Dáil debates

Wednesday, 12 July 2017

Ceisteanna - Questions

Taoiseach's Meetings and Engagements

1:40 pm

Photo of Eamon RyanEamon Ryan (Dublin Bay South, Green Party) | Oireachtas source

I share Deputy Boyd Barrett's concern about CETA. To take a specific example, the concern is that it does not protect the environmental standards we need desperately to enforce. One can say one thing but do another. The Taoiseach said that many of his discussions with Prime Minister Trudeau concerned the issue of climate change. Whatever the spin may be, I am afraid my understanding is that the Canadian Prime Minister spoke at a recent oil conference in Canada and said no one would find 173 billion barrels of oil and not use it, and this is what the Canadian Government is doing in one of the greatest acts of environmental destruction happening on our planet.
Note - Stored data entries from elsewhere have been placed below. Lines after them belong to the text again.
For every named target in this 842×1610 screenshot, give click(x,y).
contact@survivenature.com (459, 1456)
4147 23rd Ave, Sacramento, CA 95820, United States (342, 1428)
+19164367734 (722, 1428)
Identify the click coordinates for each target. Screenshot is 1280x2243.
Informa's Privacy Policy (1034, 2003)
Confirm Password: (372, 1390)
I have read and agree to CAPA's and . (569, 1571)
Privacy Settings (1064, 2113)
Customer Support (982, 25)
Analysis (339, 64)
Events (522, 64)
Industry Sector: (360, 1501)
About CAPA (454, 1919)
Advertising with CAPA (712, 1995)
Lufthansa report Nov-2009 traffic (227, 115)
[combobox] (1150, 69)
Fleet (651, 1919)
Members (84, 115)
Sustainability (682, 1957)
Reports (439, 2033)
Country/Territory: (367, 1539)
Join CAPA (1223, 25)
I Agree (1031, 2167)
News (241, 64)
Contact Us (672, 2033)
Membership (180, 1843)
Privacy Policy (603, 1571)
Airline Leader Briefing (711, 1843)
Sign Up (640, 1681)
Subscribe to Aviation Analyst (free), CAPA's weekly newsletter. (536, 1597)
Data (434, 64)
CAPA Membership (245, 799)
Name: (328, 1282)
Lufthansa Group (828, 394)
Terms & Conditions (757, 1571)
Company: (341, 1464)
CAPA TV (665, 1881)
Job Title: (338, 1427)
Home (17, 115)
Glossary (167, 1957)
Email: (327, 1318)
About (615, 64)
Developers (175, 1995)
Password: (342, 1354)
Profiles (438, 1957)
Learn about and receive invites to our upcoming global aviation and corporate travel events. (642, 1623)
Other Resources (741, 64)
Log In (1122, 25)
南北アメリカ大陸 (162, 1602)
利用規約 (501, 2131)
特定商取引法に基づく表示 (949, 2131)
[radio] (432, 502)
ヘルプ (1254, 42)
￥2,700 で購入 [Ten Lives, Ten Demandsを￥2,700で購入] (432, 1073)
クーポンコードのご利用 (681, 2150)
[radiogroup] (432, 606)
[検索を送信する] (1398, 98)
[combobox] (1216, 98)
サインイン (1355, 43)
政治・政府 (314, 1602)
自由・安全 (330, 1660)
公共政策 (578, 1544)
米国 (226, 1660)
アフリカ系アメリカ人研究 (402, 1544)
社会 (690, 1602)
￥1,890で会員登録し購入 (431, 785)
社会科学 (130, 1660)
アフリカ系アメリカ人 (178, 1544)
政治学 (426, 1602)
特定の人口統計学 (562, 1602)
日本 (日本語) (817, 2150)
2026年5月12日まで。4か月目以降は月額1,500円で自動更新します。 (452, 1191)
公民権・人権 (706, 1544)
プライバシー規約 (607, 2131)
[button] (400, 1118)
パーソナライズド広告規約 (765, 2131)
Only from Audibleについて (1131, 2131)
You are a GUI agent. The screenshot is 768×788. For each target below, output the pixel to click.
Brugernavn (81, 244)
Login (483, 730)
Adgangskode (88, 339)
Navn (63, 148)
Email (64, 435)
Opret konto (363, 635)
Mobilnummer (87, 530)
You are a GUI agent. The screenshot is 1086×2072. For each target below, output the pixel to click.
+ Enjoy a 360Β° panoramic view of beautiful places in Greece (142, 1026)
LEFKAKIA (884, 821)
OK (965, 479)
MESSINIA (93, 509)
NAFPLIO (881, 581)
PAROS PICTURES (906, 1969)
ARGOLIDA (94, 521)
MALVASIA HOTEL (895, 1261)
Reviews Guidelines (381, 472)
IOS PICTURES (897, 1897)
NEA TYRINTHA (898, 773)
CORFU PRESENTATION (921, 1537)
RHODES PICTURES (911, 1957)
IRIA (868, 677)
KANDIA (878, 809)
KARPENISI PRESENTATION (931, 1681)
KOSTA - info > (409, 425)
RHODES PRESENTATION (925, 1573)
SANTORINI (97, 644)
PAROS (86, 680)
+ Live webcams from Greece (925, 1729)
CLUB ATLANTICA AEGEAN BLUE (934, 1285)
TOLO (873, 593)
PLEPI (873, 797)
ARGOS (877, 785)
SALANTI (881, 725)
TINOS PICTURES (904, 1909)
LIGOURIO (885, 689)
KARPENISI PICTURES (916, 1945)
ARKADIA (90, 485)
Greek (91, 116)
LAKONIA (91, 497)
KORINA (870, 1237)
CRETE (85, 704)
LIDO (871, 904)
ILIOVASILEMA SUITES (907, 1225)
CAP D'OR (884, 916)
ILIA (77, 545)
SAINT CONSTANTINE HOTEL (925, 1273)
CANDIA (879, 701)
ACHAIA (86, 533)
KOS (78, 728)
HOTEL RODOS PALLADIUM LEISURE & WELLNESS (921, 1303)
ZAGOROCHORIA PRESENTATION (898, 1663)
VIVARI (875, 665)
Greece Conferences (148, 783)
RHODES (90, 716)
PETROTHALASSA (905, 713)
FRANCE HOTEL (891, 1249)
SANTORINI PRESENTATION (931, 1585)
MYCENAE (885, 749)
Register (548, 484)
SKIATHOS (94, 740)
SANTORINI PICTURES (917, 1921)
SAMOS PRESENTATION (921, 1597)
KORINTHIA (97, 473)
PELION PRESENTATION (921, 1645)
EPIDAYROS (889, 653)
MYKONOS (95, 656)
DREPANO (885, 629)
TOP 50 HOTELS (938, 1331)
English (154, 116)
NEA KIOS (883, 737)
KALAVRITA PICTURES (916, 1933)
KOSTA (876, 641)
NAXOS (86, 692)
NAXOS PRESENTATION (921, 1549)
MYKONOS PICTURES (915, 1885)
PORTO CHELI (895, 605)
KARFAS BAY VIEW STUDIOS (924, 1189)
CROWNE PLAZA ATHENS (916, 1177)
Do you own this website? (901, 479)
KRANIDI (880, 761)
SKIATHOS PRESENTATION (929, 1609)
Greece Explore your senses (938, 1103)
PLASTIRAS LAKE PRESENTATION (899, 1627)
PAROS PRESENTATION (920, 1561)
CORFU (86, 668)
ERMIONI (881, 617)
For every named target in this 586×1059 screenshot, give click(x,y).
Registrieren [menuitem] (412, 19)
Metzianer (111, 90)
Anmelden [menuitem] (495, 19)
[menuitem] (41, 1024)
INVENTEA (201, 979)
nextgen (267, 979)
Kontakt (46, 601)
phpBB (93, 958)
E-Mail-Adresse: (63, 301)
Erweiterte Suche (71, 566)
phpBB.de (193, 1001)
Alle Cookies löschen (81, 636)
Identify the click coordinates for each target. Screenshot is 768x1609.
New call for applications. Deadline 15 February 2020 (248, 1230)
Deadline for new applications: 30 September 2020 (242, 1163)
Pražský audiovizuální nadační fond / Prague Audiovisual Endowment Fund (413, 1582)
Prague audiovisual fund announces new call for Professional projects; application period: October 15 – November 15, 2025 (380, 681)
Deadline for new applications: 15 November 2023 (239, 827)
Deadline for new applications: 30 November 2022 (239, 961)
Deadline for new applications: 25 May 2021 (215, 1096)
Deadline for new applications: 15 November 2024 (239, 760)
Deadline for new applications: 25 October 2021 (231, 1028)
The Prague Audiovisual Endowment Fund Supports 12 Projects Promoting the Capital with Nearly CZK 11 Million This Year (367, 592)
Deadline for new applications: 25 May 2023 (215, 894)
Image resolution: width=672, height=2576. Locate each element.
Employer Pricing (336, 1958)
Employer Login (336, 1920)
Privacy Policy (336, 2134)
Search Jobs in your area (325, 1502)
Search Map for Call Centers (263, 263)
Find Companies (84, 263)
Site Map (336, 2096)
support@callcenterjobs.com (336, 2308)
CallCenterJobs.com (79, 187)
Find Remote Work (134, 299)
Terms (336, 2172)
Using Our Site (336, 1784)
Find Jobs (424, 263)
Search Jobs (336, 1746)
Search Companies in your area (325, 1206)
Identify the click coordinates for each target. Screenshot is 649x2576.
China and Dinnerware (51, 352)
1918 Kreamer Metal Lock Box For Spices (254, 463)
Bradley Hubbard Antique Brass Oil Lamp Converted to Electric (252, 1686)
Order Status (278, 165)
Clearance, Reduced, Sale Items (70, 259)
The use of that oil would account for approximately 30% of the total global carbon budget that we can afford to release into the atmosphere. Prime Minister Trudeau's Government's co-operation with the US Government in building and reopening the Keystone pipeline and other pipelines calls into question their role in the climate issue. I am interested to know what the discussion about climate change between the Taoiseach and Prime Minister Trudeau was about. What did the Taoiseach propose as our special initiative or special actions in this area? Did he ask the Canadian Prime Minister to explain how he can talk up climate and yet plan to burn 173 billion barrels of shale oil, the dirtiest form of fuel available to us? What leg does Prime Minister Trudeau have to stand on in respect of the climate issue when he is planning to do this and ship the oil across the Keystone pipeline and other pipelines to the rest of the world?